Saturday, July 31, 2004

LT # 7 International Current Interest item:

On Legislating Morality

GEM 04:07:12a

“The Glory and the Shame.”

That’s how Roman Catholic Priest and Scholar Peter Hocken summed up a basic human puzzle: for all our vast potential to do good, we ever so often fall short of the glorious image of God that is in us; because of the shockingly deep roots of sin in our hearts: “The heart is deceitful above all things and beyond cure. Who can understand it?” [Jeremiah 17:9.]

So, injustice, oppression and corruption all too easily and rapidly spread across state, church, families and the wider community, damaging or even destroying a society. Government, therefore, always has to address justice and morality as issues that are of first importance. As David said in his last words: “He that ruleth over men must be just, ruling in the fear of God.” [2 Sam 23:3, KJV, cf. Rom 13:1 - 7.]

“But, you cannot legislate morality!”

This is a popular saying nowadays, but it is simply wrong. For, our rights are moral claims we make on one another: in defense of our life, liberty, property, reputation, family etc. So, if Government is to protect our God-given rights – i.e. if it is to be just – it MUST address morality: in its Laws, its Courts, Parliament and the Cabinet, as well as the Civil Service, Police and Schools. Otherwise, the state becomes tyrannical, and the people will either be utterly crushed or else they must rise up together to reform or if necessary replace such a corrupt and devilish Government. That is what our history of liberation from slavery and from share-cropping – not to mention the right to vote -- are all about!

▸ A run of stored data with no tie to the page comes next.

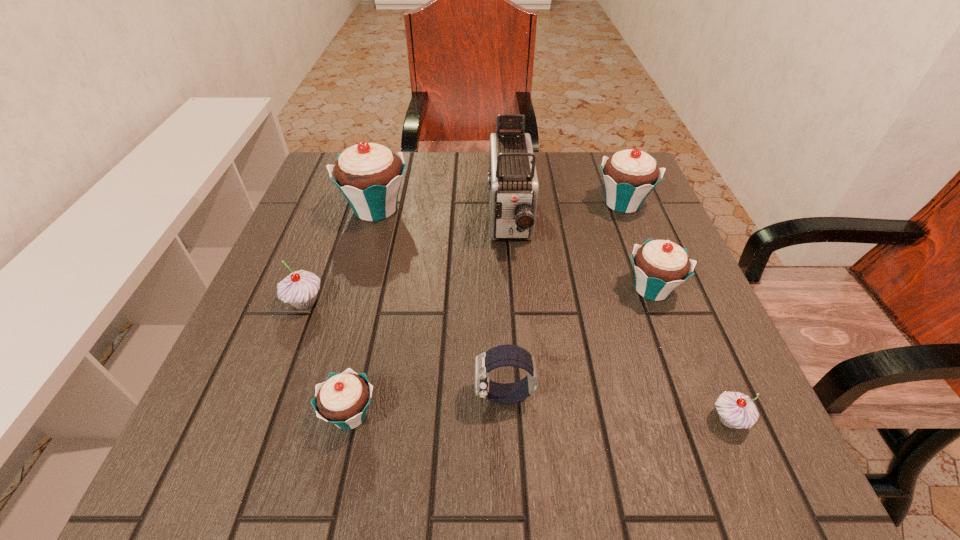 This screenshot has width=960, height=540. What are the coordinates of `the nearer gray cupcake` in the screenshot? It's located at [736, 410].

You are a GUI agent. You are given a task and a screenshot of the screen. Output one action in this format:
    pyautogui.click(x=<x>, y=<y>)
    Task: Click on the smallest teal cupcake
    The width and height of the screenshot is (960, 540).
    Given the screenshot: What is the action you would take?
    pyautogui.click(x=343, y=398)

In order to click on free space located 0.250m at the lens of the camcorder in this screenshot , I will do coord(519,356).

Image resolution: width=960 pixels, height=540 pixels. I want to click on vacant region located 0.300m on the front of the biggest teal cupcake, so click(x=340, y=338).

The height and width of the screenshot is (540, 960). Identify the location of blank space located 0.060m on the back of the third smallest teal cupcake. (612, 174).

Identify the location of vacant space located 0.130m on the front of the left gray cupcake. (276, 378).

This screenshot has width=960, height=540. In order to click on free location located on the front of the second nearest teal cupcake in this screenshot , I will do `click(676, 350)`.

Locate an element on the screen. This screenshot has width=960, height=540. vacant space located 0.330m on the face of the watch is located at coordinates (269, 396).

I want to click on vacant area located 0.060m on the face of the watch, so click(438, 396).

Identify the location of vacant space located on the face of the watch. (444, 396). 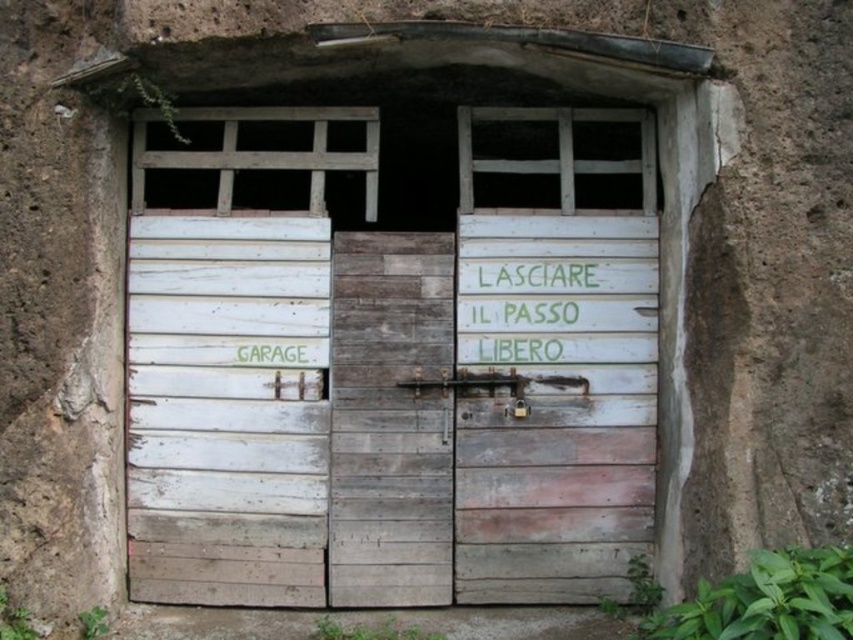 Is white weathered wood door at center shorter than white painted wood at center?

Incorrect, white weathered wood door at center's height does not fall short of white painted wood at center's.

The height and width of the screenshot is (640, 853). In order to click on white weathered wood door at center in this screenshot , I will do `click(555, 404)`.

Is weathered wood door at center bigger than green painted wood sign at center?

Indeed, weathered wood door at center has a larger size compared to green painted wood sign at center.

Image resolution: width=853 pixels, height=640 pixels. Describe the element at coordinates (389, 420) in the screenshot. I see `weathered wood door at center` at that location.

You are a GUI agent. You are given a task and a screenshot of the screen. Output one action in this format:
    pyautogui.click(x=<x>, y=<y>)
    Task: Click on the weathered wood door at center
    
    Given the screenshot: What is the action you would take?
    pyautogui.click(x=389, y=420)

Is white weathered wood garage door at center further to the viewer compared to weathered wood door at center?

No, white weathered wood garage door at center is closer to the viewer.

Between white weathered wood garage door at center and weathered wood door at center, which one appears on the left side from the viewer's perspective?

Positioned to the left is white weathered wood garage door at center.

Locate an element on the screen. This screenshot has width=853, height=640. white weathered wood garage door at center is located at coordinates (392, 401).

You are a GUI agent. You are given a task and a screenshot of the screen. Output one action in this format:
    pyautogui.click(x=<x>, y=<y>)
    Task: Click on the white weathered wood garage door at center
    This screenshot has height=640, width=853.
    Given the screenshot: What is the action you would take?
    pyautogui.click(x=392, y=401) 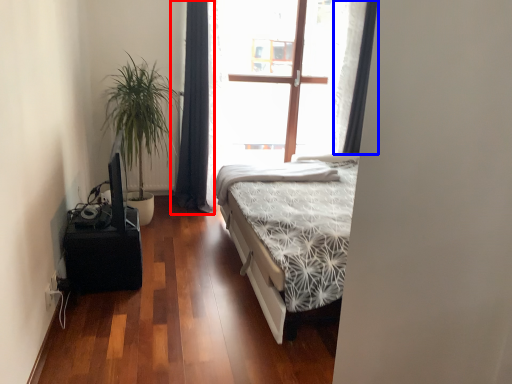 Question: Among these objects, which one is nearest to the camera, curtain (highlighted by a red box) or curtain (highlighted by a blue box)?

Choices:
 (A) curtain
 (B) curtain

Answer: (A) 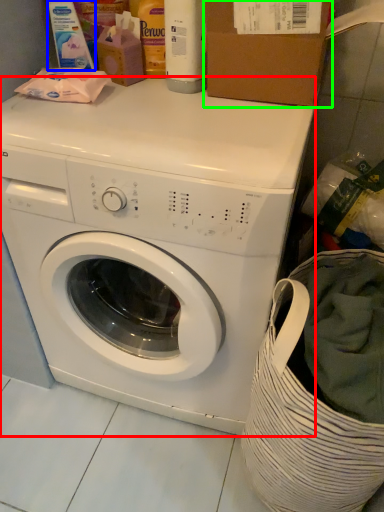 Question: Which object is positioned farthest from washing machine (highlighted by a red box)? Select from cleaning product (highlighted by a blue box) and cardboard box (highlighted by a green box).

Choices:
 (A) cleaning product
 (B) cardboard box

Answer: (A) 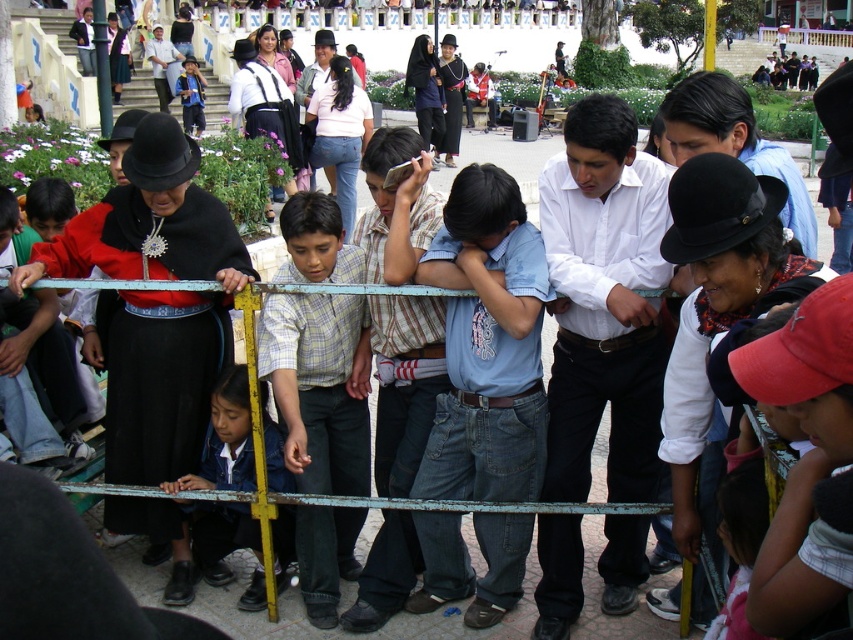 Is white shirt at upper center smaller than blue denim jacket at center?

Actually, white shirt at upper center might be larger than blue denim jacket at center.

At what (x,y) coordinates should I click in order to perform the action: click on white shirt at upper center. Please return your answer as a coordinate pair (x, y). The height and width of the screenshot is (640, 853). Looking at the image, I should click on (161, 65).

Who is lower down, denim jeans at center or red cap at lower right?

red cap at lower right is lower down.

Is point (456, 355) in front of point (820, 342)?

That is False.

This screenshot has width=853, height=640. Find the location of `denim jeans at center`. denim jeans at center is located at coordinates (486, 346).

In the scene shown: Who is shorter, blue school uniform at lower left or white shirt at upper center?

blue school uniform at lower left

Does blue school uniform at lower left have a lesser width compared to white shirt at upper center?

Yes, blue school uniform at lower left is thinner than white shirt at upper center.

Is point (248, 512) in front of point (157, 77)?

Yes, point (248, 512) is in front of point (157, 77).

Where is `blue school uniform at lower left`? blue school uniform at lower left is located at coordinates (225, 440). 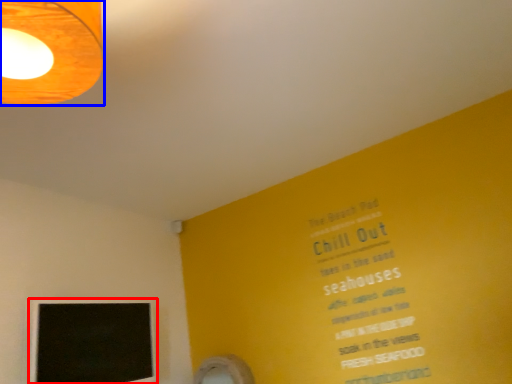 Question: Which object appears farthest to the camera in this image, computer monitor (highlighted by a red box) or lamp (highlighted by a blue box)?

Choices:
 (A) computer monitor
 (B) lamp

Answer: (A) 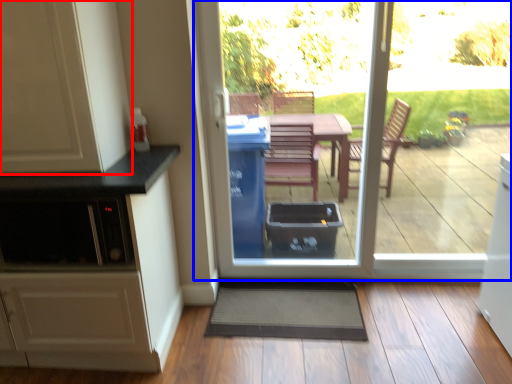 Question: Which point is further to the camera, cabinetry (highlighted by a red box) or door (highlighted by a blue box)?

Choices:
 (A) cabinetry
 (B) door

Answer: (B) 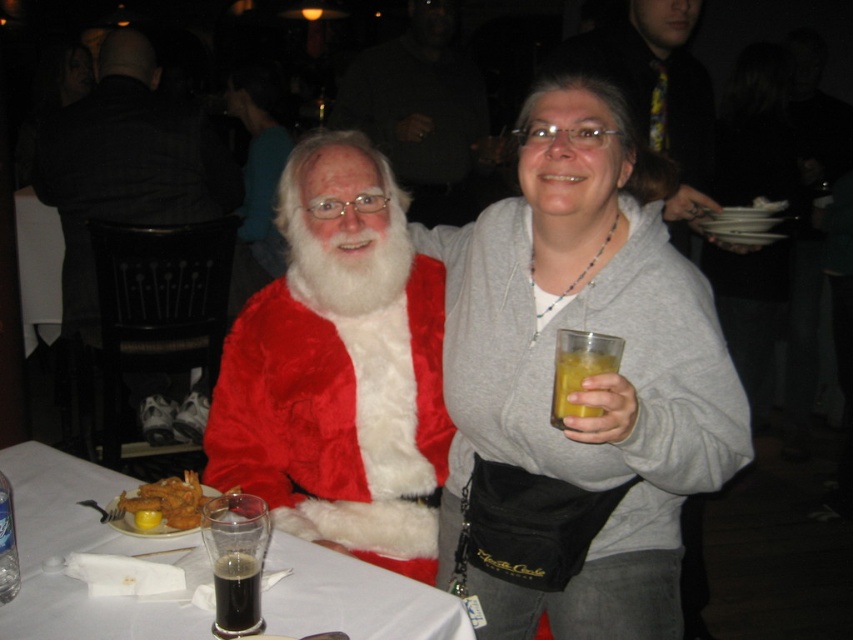 You are a photographer at the event and need to ensure that both the matte gray hoodie at center and the golden fried shrimp at lower left are clearly visible in the photo. Given their sizes, which object might require you to adjust your camera angle to avoid being too small in the frame?

The golden fried shrimp at lower left might require adjusting the camera angle because it is smaller in size compared to the matte gray hoodie at center, so it could appear too small in the frame if not positioned properly.

You are a photographer at the event and need to decide which clothing item to focus on for a closeup. Since the matte gray hoodie at center is thinner than the fuzzy red coat at center, which one would you choose to highlight the texture differences between the two?

The fuzzy red coat at center has a thicker texture compared to the matte gray hoodie at center, so focusing on the fuzzy red coat at center would better highlight the texture differences between the two. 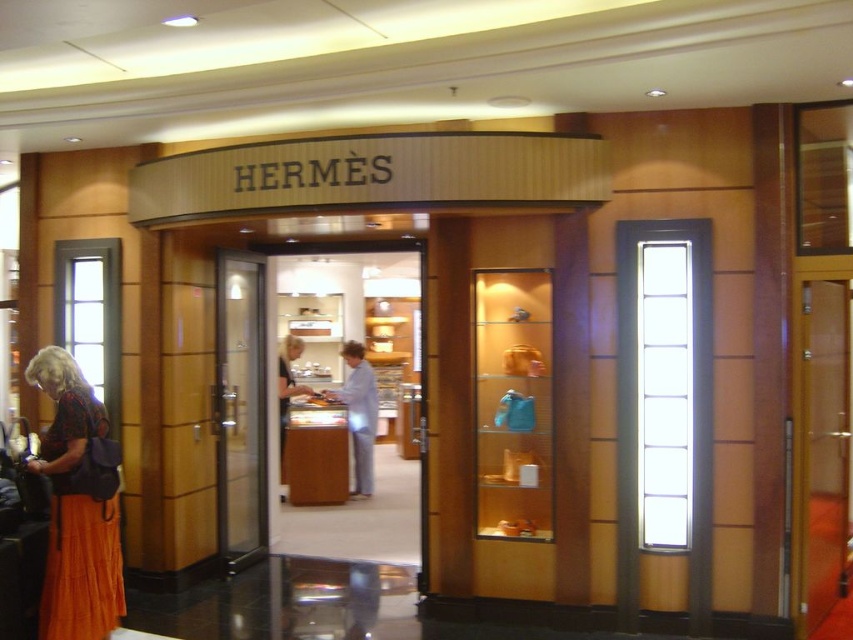 Can you confirm if wooden counter at center is positioned below orange skirt at lower left?

Yes, wooden counter at center is below orange skirt at lower left.

This screenshot has width=853, height=640. I want to click on wooden counter at center, so click(376, 396).

Measure the distance between point (251, 545) and camera.

Point (251, 545) is 19.30 feet away from camera.

What do you see at coordinates (241, 408) in the screenshot? I see `transparent glass door at center` at bounding box center [241, 408].

Locate an element on the screen. The height and width of the screenshot is (640, 853). transparent glass door at center is located at coordinates (241, 408).

Image resolution: width=853 pixels, height=640 pixels. Find the location of `transparent glass door at center`. transparent glass door at center is located at coordinates (241, 408).

Does orange skirt at lower left lie in front of light beige fabric jacket at center?

Yes, it is in front of light beige fabric jacket at center.

Between orange skirt at lower left and light beige fabric jacket at center, which one appears on the right side from the viewer's perspective?

From the viewer's perspective, light beige fabric jacket at center appears more on the right side.

Which is in front, point (80, 413) or point (283, 400)?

So, since our region is so strongly influenced by trends in America, let us look with deep concern and prayer as we see the current debate in the United States Senate, over protecting what is now called “traditional marriage.”

For, Judges in Massachusetts have recently twisted the long-settled law on marriage; to promote so-called “same sex marriage” – never mind: (1) what God has to say on the sin of sodomy [e.g. Rom 1:16 – 32], (2) the known personally and socially destructive consequences of such homosexuality, (3) the absence of credible scientific evidence that this perversion is rooted in one’s genetic make-up and (4) the demonstrated importance of sound marriages and families to the survival of the community. Sadly, the proposed Constitutional Amendment is likely to fail; as most Democratic Senators (including Candidates Kerry and Edwards) and several Republican Senators are unwilling to confront the powerful Gay Lobby, now a major force in American politics. And, given the pressure from Amnesty International on Jamaica to legalise sodomy and buggery, and the similar pressure on the Netherlands Antilles to accept homosexual marriages from Holland, ill winds from the North are already blowing across our region.

But, while we look with shock to the North, we face a similar – but subtler -- dilemma at home. For, our own Montserratian legislature last week again considered the question of introducing Gambling as a fund-raising measure, and it was only with great difficulty that the public petition against the proposed act was finally read in the House. Thankfully, the bill had to be postponed again, due to the courage of concerned members. However, it is increasingly clear that Christians and others of similar moral convictions who hold responsible positions in Montserrat are under terrific pressure to accept gambling; regardless of well-founded and widespread concerns that such a policy promotes a greed-driven, addictive, selfish, corrupting and socially destructive practice. In short, Montserrat, too, is at the point of decision, and the issue is in doubt.

Are we really determined to be “a healthy, wholesome . . . truly democratic, God-fearing society” as our SDP vision statements have said – since at least 1997? Don’t these words actually acknowledge that we have a national covenant under, and with, God – a covenant that we break at our peril?

Let us therefore reflect soberly, let us pray, and let us talk these things over. After that, let us come together as a people, to act with courage to build a healthy, wholesome, truly democratic, just and God-fearing future.